* **RECORDS SUPPLIED**:
────────────────────────────────────────
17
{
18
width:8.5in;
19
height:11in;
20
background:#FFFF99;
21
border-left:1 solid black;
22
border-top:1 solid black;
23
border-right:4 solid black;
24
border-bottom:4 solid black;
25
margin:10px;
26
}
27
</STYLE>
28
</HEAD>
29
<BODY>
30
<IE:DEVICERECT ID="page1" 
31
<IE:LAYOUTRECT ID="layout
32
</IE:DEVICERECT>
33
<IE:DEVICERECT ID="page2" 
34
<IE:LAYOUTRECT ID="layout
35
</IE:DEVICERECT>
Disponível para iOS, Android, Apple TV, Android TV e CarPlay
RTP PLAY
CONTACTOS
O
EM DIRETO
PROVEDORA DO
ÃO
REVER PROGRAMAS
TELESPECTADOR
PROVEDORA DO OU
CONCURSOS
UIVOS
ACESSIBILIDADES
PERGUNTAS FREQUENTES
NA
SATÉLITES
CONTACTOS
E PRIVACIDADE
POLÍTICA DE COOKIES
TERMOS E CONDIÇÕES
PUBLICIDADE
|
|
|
────────────────────────────────────────
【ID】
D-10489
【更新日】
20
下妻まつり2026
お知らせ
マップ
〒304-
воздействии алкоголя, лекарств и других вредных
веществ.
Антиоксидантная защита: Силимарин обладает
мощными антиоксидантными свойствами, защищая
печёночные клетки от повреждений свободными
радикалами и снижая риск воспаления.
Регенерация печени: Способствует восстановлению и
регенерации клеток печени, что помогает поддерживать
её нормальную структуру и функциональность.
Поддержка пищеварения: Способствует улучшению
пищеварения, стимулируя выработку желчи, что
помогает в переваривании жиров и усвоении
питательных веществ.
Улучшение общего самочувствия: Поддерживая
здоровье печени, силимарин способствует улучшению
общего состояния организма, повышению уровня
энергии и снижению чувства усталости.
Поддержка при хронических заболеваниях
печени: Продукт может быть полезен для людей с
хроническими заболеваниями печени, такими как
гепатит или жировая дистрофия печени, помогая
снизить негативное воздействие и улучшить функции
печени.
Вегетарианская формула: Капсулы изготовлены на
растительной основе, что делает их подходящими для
────────────────────────────────────────
If a line of the records above contains the word "DEVICERECT", count it; give only the total.

* **EXERCISE RESPONSE**:
4